Nutmeg is a spice made from the seeds of the Nutmeg tree which grows in tropical countries including Indonesia, India and Sri Lanka. It’s used to flavour many foods including bread, hot cross buns, haggis, multi-cultural dishes, toppings on milk pudding and eggnog.

It is possible to be allergic to nutmeg, but this is very rare and there is not much information available about how serious reactions may be. If you think you have had an allergic reaction to nutmeg, visit your GP.

If you have a peanut or tree nut allergy, there’s no evidence that you will be at risk of a nutmeg allergy as they belong to different plant families.


Coconuts are not nuts but are ‘drupes’, which is a type of fruit with a hard stony covering. They grow on coconut trees, which are members of the Palm family, in coastal tropical regions. Allergy to coconut is thought to be rare in the UK, although there is very little information available.

In the past, some people were mistakenly told that they were allergic to coconut due to the results of an allergy blood test called ImmunoCAP fx1 Mixed Nuts which is used by GPs in some areas. It checks for peanut, hazelnut, brazil nut, almond and coconut antibodies, but if the test is positive, it does not mean that you are allergic to all of them. You’ll need a separate test to find out which food or foods you are allergic to.

If you have been told you are allergic to coconut but are not sure if a separate coconut allergy test was done, or if you are allergic to one or more other nuts and don’t know if you are allergic to coconut, ask your GP to arrange for a coconut allergy test.

  • Which foods contain coconut?

    Coconut can be bought fresh or processed as coconut milk, coconut water, creamed coconut or desiccated coconut. It can be used as an ingredient in baking, ice cream, breakfast cereals, confectionary and curries.

    Many products are made with coconut, here’s just a few examples:

    • Macaroons
    • Bounty chocolate bar
    • Vegan cheese
    • Malibu rum
    • Cocktails such as Pina Coladas
    • Fruit juices
  • Coconut oil

    Coconut oil is usually a cold-pressed, unrefined oil used for baking and cooking. Because it is unrefined, it contains the proteins that cause allergic reactions, so you will need to avoid cold-pressed coconut oil. It’s not known if fully refined coconut oil would cause a reaction so its best to avoid it if you have a coconut allergy.

    Coconut oil and extracts are used in some cosmetics and toiletries, especially in soaps, hand gels, shampoos and hair conditioners. How likely these products are to cause allergic reactions is not known.

    When you read the ingredients lists of cosmetics, you will see common food-based ingredients given a Latin name. The Latin name for coconut is Cocus nucifera.

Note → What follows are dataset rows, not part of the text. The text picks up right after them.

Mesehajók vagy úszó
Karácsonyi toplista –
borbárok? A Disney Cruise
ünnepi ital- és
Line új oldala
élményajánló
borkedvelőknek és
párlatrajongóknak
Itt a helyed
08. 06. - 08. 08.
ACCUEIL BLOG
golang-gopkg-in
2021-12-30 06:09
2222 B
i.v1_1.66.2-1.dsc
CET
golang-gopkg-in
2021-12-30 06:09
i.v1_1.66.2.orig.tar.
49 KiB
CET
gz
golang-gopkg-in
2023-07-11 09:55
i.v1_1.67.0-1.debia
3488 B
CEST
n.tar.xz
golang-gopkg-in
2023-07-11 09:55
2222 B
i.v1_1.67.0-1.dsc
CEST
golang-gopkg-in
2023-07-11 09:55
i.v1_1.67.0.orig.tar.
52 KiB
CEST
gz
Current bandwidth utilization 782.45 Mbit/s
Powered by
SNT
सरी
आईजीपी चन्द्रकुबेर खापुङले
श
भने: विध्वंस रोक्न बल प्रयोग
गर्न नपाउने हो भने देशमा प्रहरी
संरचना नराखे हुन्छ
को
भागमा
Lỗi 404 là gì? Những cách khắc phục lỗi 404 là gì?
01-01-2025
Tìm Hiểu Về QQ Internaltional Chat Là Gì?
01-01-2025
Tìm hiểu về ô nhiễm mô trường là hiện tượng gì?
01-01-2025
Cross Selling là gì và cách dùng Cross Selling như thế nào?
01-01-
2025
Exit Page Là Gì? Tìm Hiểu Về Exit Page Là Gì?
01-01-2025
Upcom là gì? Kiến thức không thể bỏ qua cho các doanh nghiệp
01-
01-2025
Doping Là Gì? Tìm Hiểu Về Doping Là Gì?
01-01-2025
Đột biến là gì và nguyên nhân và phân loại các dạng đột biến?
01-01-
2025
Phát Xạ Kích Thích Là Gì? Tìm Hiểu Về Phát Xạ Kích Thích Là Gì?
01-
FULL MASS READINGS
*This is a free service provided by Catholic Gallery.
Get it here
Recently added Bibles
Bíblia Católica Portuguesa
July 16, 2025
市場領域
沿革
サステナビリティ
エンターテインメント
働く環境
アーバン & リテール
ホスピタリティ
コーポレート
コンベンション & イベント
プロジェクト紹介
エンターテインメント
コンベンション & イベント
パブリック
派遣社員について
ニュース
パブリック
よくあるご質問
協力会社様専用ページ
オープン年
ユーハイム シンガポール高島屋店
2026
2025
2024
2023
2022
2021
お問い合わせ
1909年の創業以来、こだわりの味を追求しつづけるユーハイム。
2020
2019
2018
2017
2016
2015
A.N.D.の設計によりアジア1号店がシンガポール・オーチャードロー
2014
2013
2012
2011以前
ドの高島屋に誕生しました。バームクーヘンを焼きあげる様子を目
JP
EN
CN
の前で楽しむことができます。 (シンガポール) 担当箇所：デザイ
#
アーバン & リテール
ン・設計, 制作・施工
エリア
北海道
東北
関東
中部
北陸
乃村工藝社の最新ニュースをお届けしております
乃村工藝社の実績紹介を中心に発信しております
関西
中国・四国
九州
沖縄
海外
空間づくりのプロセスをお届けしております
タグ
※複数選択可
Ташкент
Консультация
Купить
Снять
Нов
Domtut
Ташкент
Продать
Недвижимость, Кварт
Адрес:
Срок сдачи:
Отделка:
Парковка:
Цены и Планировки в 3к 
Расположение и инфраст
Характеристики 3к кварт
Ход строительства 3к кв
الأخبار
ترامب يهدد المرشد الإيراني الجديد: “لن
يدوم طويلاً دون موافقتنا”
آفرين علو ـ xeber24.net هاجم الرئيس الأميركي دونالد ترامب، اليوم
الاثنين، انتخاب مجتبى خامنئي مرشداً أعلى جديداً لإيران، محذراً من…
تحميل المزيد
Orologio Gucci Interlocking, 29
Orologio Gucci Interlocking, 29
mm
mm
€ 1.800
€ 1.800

    Read more in our Cosmetics, personal care products and medicines factsheet.

Shea nuts

Shea nuts are the seeds of the fruit of Shea trees which grow mainly in Africa. The seeds are used to make shea nut butter, sometimes known as shea nut oil, which is a refined product.  It is used in cosmetics products such as soaps, shampoos, and moisturisers as well as some foods including chocolate, sweets and ice cream.

Shea nut butter is not thought to cause allergic reactions, including in people with peanut or tree nut allergies. No cases of allergy to shea nut or shea nut butter have ever been reported.

Refined shea nut butter does not contain any detectable proteins and it is the protein in a food that causes allergic reactions.

Key messages

  • If you or your child have allergic symptoms after eating seeds or any of these foods with “nuts” in the name, visit your GP.
  • These seeds and foods with “nuts” in the name are not in the same plant families as peanuts or tree nuts.
  • Always be guided by your allergy specialist on which foods to avoid.
  • If you are at higher risk of anaphylaxis, you may be prescribed adrenaline auto-injectors. Carry two with you at all times.